### INSTRUCTIONS TO FOLLOW
Apart from the images, the entire listing below must be restated word for word.

### GIVEN RECORDS
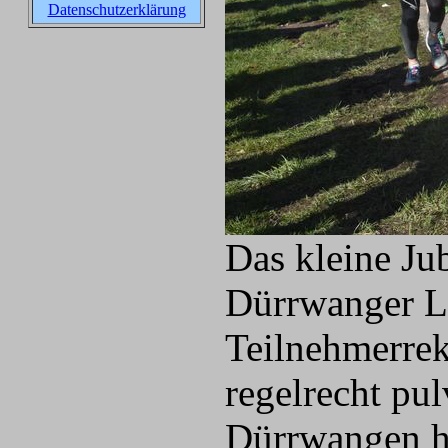
Datenschutzerklärung
Das kleine Ju
Dürrwanger La
Teilnehmerrek
regelrecht pul
Dürrwangen ha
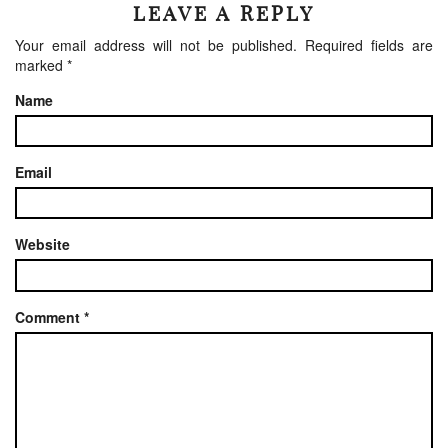
LEAVE A REPLY
Your email address will not be published.
Required fields are
marked
*
Name
Email
Website
Comment
*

### RESULT FOR THIS EXERCISE
Datenschutzerklärung
Das kleine Ju
Dürrwanger La
Teilnehmerrek
regelrecht pul
Dürrwangen ha
LEAVE A REPLY
Your email address will not be published.
Required fields are
marked
*
Name
Email
Website
Comment
*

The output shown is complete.